Running Apache Spark ApplicationsPDF version

spark-submit command options

You specify spark-submit options using the form --option value instead of --option=value . (Use a space instead of an equals sign.)

Option Description
class For Java and Scala applications, the fully qualified classname of the class containing the main method of the application. For example, org.apache.spark.examples.SparkPi.
conf Spark configuration property in key=value format. For values that contain spaces, surround "key=value" with quotes (as shown).
deploy-mode Deployment mode: cluster and client. In cluster mode, the driver runs on worker hosts. In client mode, the driver runs locally as an external client. Use cluster mode with production jobs; client mode is more appropriate for interactive and debugging uses, where you want to see your application output immediately. To see the effect of the deployment mode when running on YARN, see Deployment Modes.

Default: client.

driver-class-path Configuration and classpath entries to pass to the driver.
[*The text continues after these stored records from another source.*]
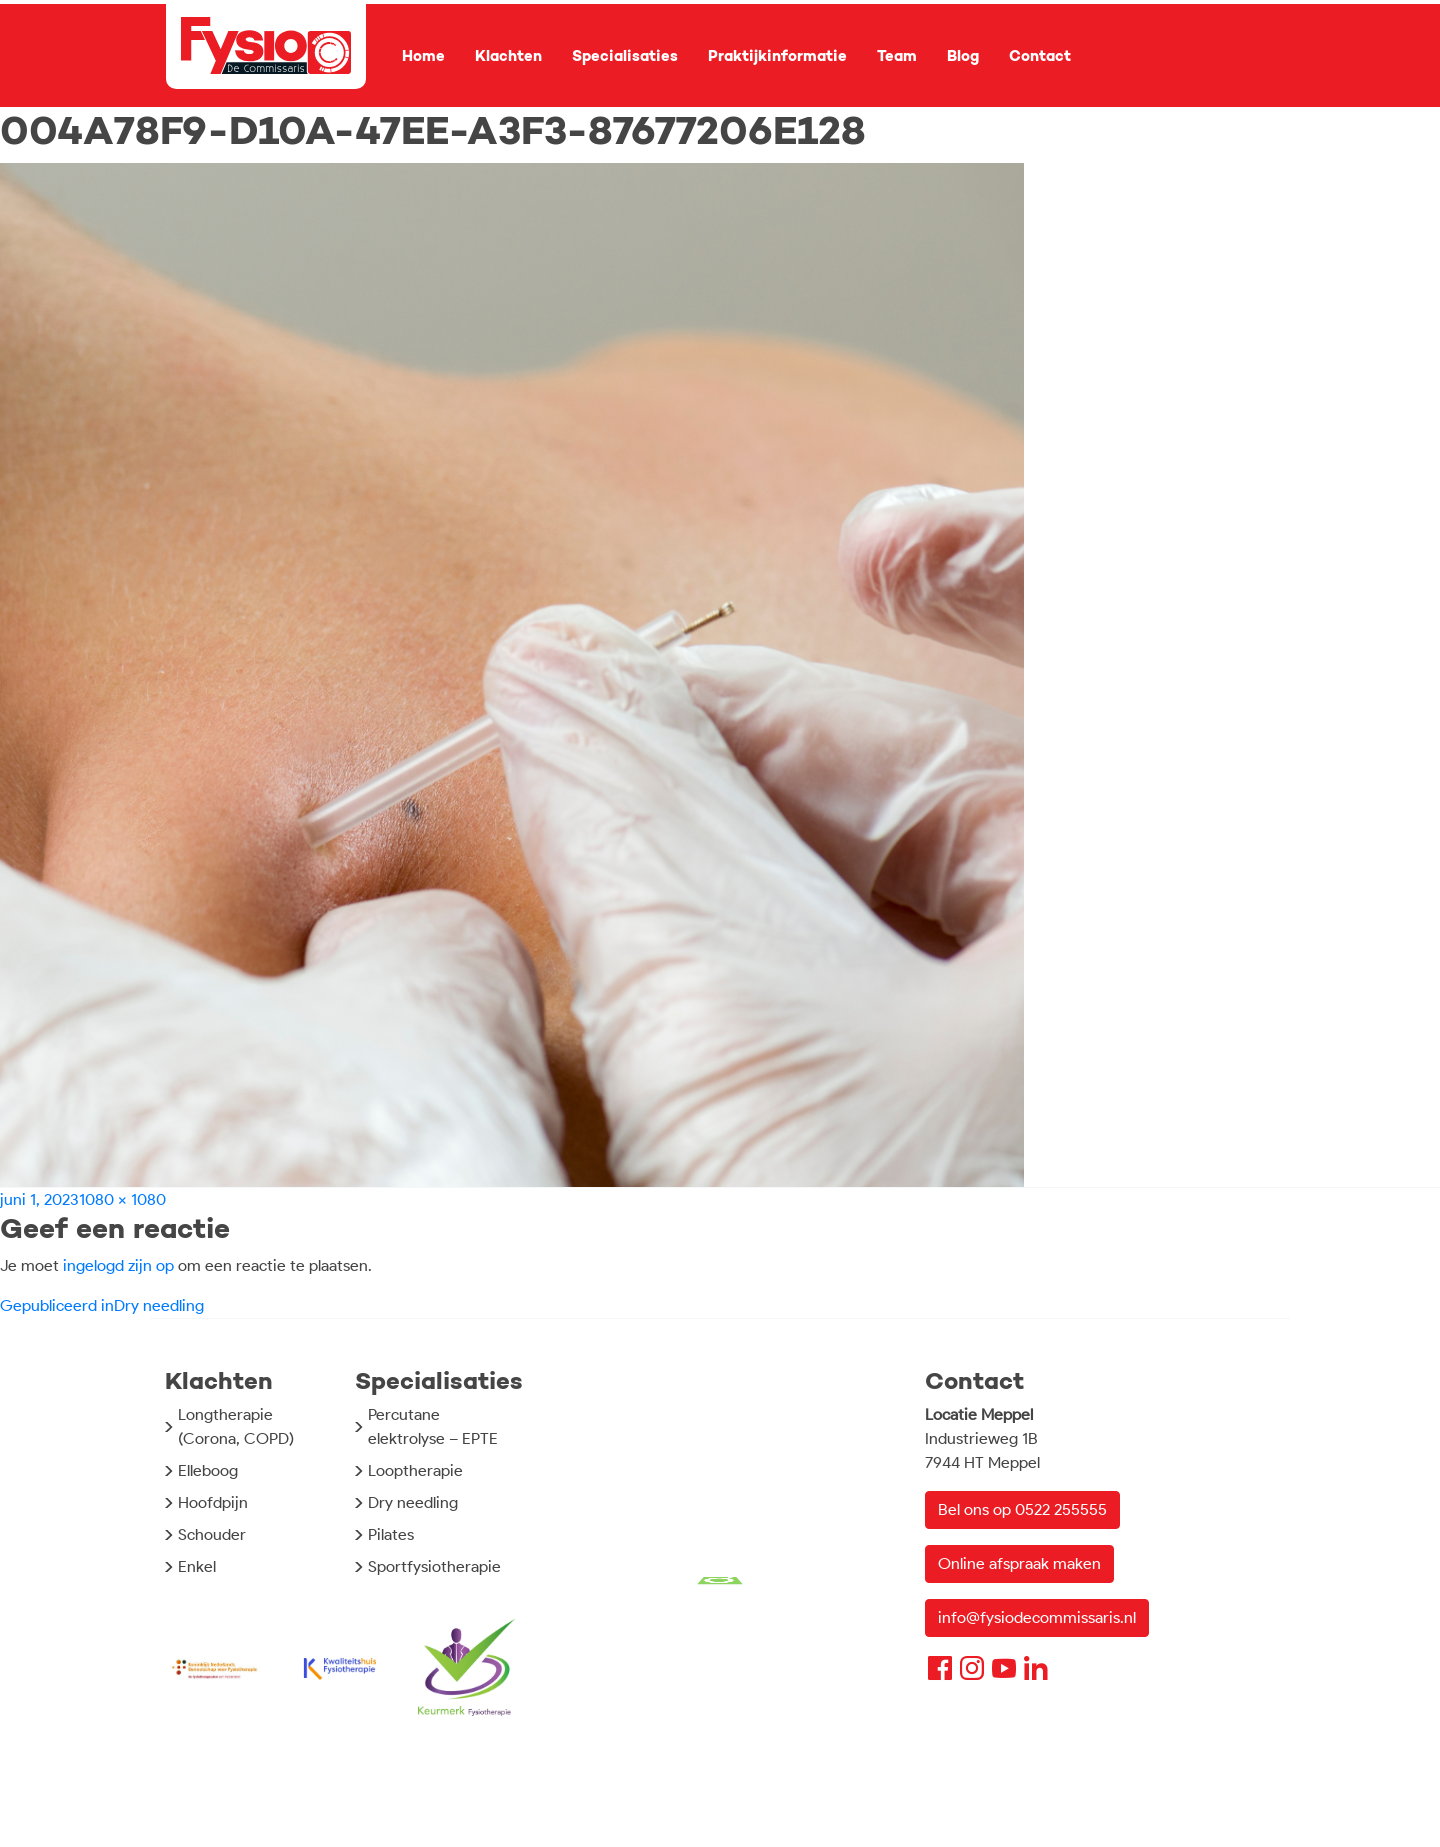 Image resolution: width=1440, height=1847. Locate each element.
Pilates (391, 1534)
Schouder (212, 1534)
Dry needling (413, 1502)
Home (423, 56)
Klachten (508, 56)
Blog (963, 56)
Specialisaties (625, 56)
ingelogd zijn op (118, 1265)
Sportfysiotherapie (434, 1566)
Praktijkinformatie (777, 56)
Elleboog (208, 1470)
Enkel (197, 1566)
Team (897, 56)
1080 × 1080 (122, 1199)
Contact (1040, 56)
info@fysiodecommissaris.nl (1037, 1617)
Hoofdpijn (213, 1502)
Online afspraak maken (1019, 1563)
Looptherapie (415, 1470)
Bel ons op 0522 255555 (1022, 1509) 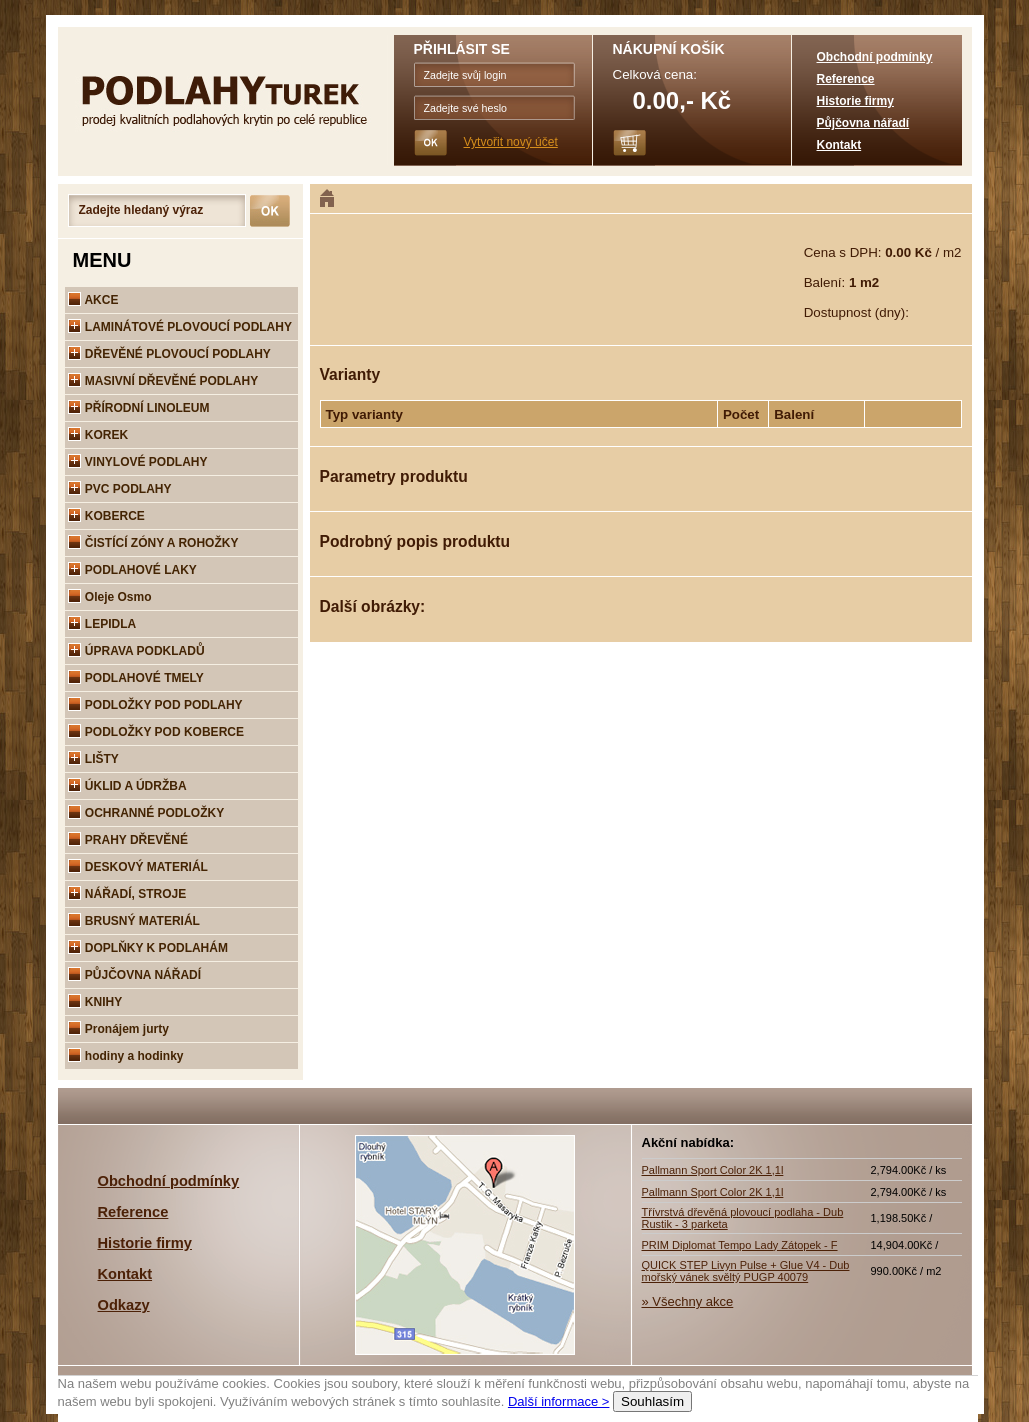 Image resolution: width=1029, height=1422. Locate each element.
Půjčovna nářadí (863, 123)
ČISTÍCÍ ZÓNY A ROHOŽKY (153, 543)
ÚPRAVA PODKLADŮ (136, 651)
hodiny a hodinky (126, 1056)
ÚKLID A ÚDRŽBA (127, 786)
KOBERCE (106, 516)
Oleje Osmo (110, 597)
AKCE (93, 300)
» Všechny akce (688, 1301)
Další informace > (559, 1401)
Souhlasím (652, 1401)
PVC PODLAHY (120, 489)
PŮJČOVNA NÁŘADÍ (135, 975)
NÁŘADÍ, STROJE (127, 894)
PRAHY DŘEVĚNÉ (128, 840)
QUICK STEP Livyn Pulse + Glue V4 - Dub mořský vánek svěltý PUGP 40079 (746, 1271)
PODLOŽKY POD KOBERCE (156, 732)
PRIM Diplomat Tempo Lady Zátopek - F (740, 1245)
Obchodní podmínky (875, 57)
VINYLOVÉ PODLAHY (138, 462)
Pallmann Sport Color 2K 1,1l (713, 1170)
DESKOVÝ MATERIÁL (138, 867)
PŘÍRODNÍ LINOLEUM (139, 408)
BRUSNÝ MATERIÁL (134, 921)
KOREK (98, 435)
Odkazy (124, 1305)
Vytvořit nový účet (511, 142)
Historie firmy (855, 101)
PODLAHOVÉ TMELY (136, 678)
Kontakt (839, 145)
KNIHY (95, 1002)
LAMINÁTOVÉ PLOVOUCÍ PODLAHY (180, 327)
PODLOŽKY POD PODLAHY (155, 705)
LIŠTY (93, 759)
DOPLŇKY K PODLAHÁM (148, 948)
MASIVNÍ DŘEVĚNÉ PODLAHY (163, 381)
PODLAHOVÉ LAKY (132, 570)
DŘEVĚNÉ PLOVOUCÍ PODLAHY (169, 354)
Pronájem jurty (118, 1029)
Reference (846, 79)
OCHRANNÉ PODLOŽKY (146, 813)
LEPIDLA (102, 624) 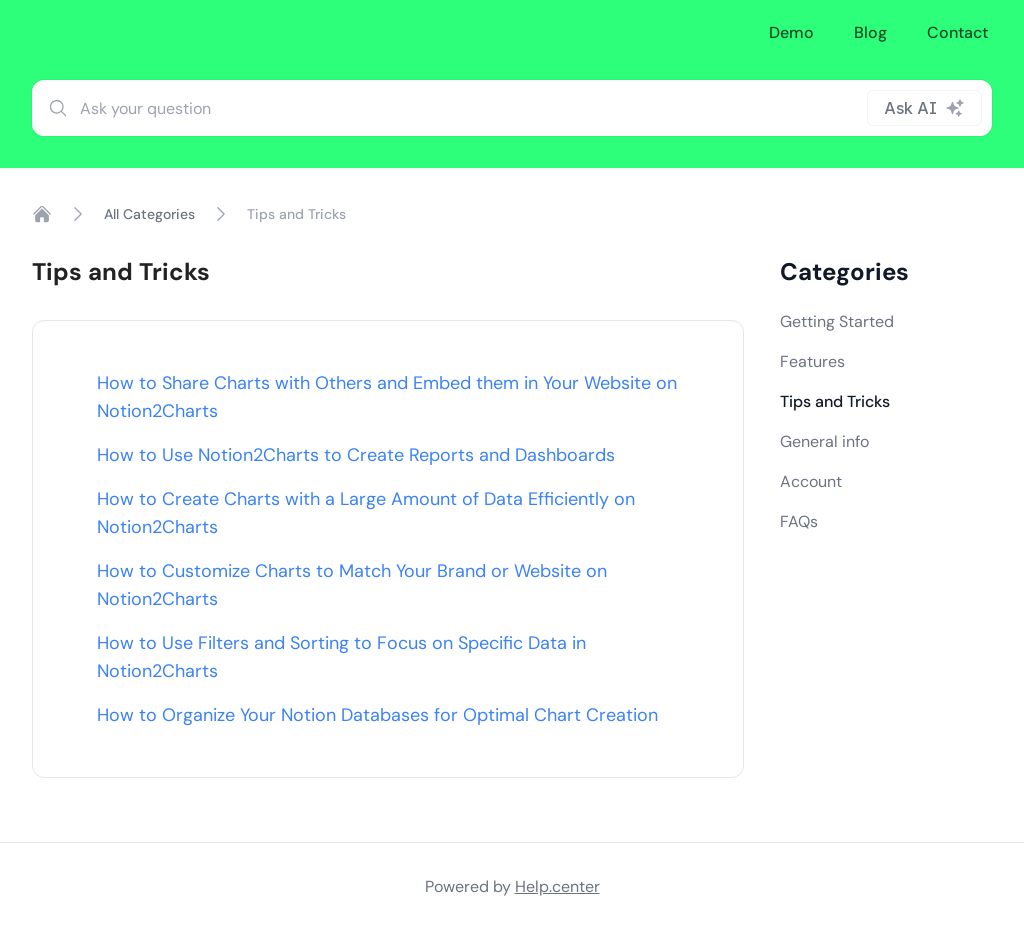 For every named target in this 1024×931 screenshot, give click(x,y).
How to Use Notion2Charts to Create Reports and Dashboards (356, 455)
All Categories (149, 214)
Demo (791, 32)
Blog (870, 32)
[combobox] (512, 108)
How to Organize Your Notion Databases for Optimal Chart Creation (377, 715)
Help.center (557, 886)
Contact (957, 32) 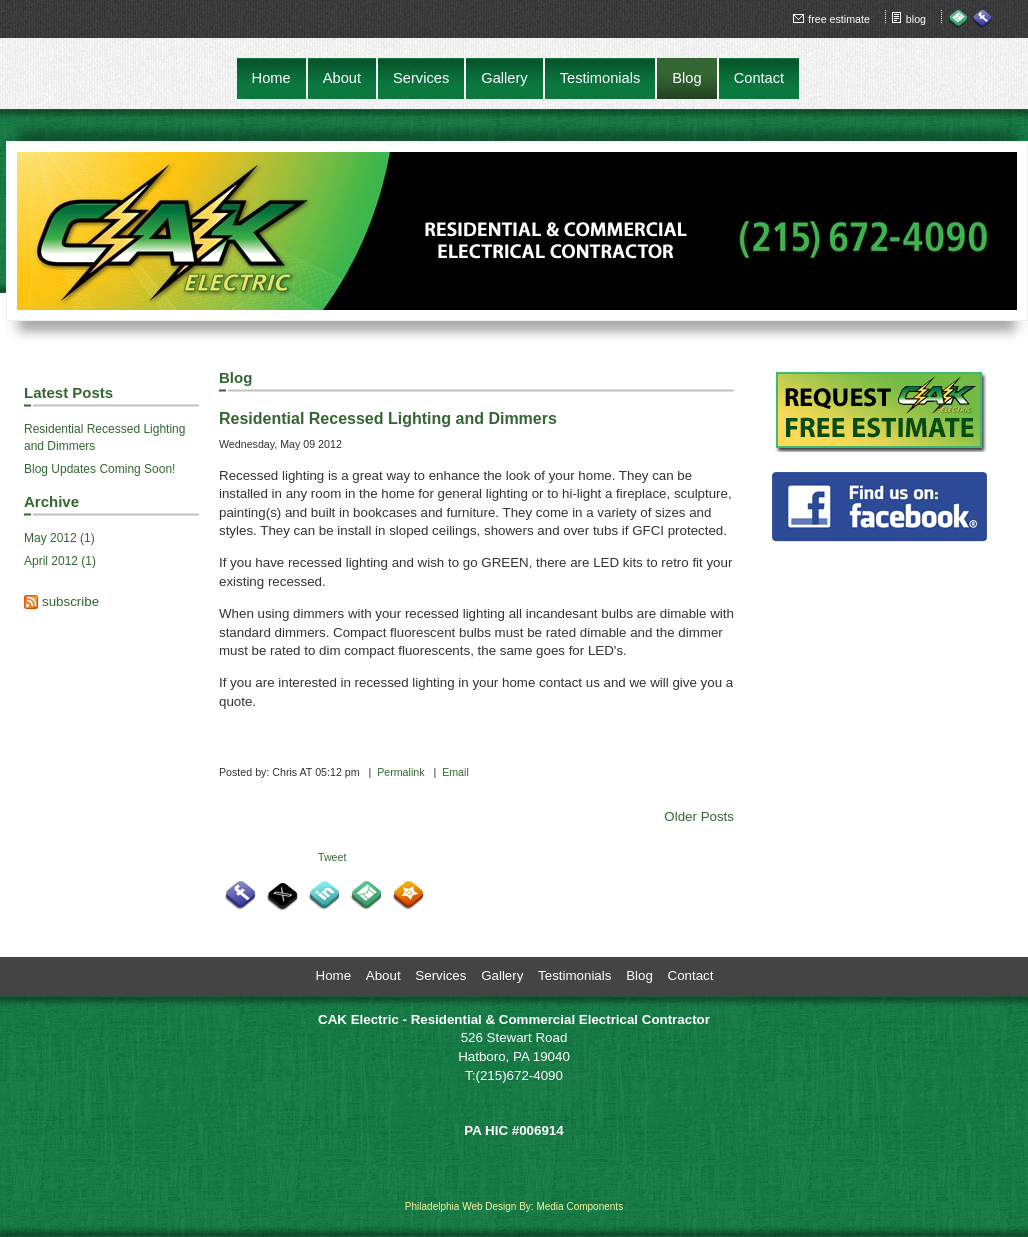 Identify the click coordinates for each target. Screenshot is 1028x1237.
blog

JARs added with --jars are automatically included in the classpath.
driver-cores Number of cores used by the driver in cluster mode.

Default: 1.

driver-memory Maximum heap size (represented as a JVM string; for example 1024m, 2g, and so on) to allocate to the driver. Alternatively, you can use the spark.driver.memory property.
files Comma-separated list of files to be placed in the working directory of each executor. For the client deployment mode, the path must point to a local file. For the cluster deployment mode, the path can be either a local file or a URL globally visible inside your cluster; see Advanced Dependency Management.
jars Additional JARs to be loaded in the classpath of drivers and executors in cluster mode or in the executor classpath in client mode. For the client deployment mode, the path must point to a local file. For the cluster deployment mode, the path can be either a local file or a URL globally visible inside your cluster; see Advanced Dependency Management.
master The location to run the application.
packages Comma-separated list of Maven coordinates of JARs to include on the driver and executor classpaths. The local Maven, Maven central, and remote repositories specified in repositories are searched in that order. The format for the coordinates is groupId:artifactId:version.
py-files Comma-separated list of .zip, .egg, or .py files to place on PYTHONPATH. For the client deployment mode, the path must point to a local file. For the cluster deployment mode, the path can be either a local file or a URL globally visible inside your cluster; see Advanced Dependency Management.
repositories Comma-separated list of remote repositories to search for the Maven coordinates specified in packages.
Table 1. Master Values
Master Description
local Run Spark locally with one worker thread (that is, no parallelism).
local[K] Run Spark locally with K worker threads. (Ideally, set this to the number of cores on your host.)
local[*] Run Spark locally with as many worker threads as logical cores on your host.
yarn Run using a YARN cluster manager. The cluster location is determined by HADOOP_CONF_DIR or YARN_CONF_DIR. See Configuring the Environment.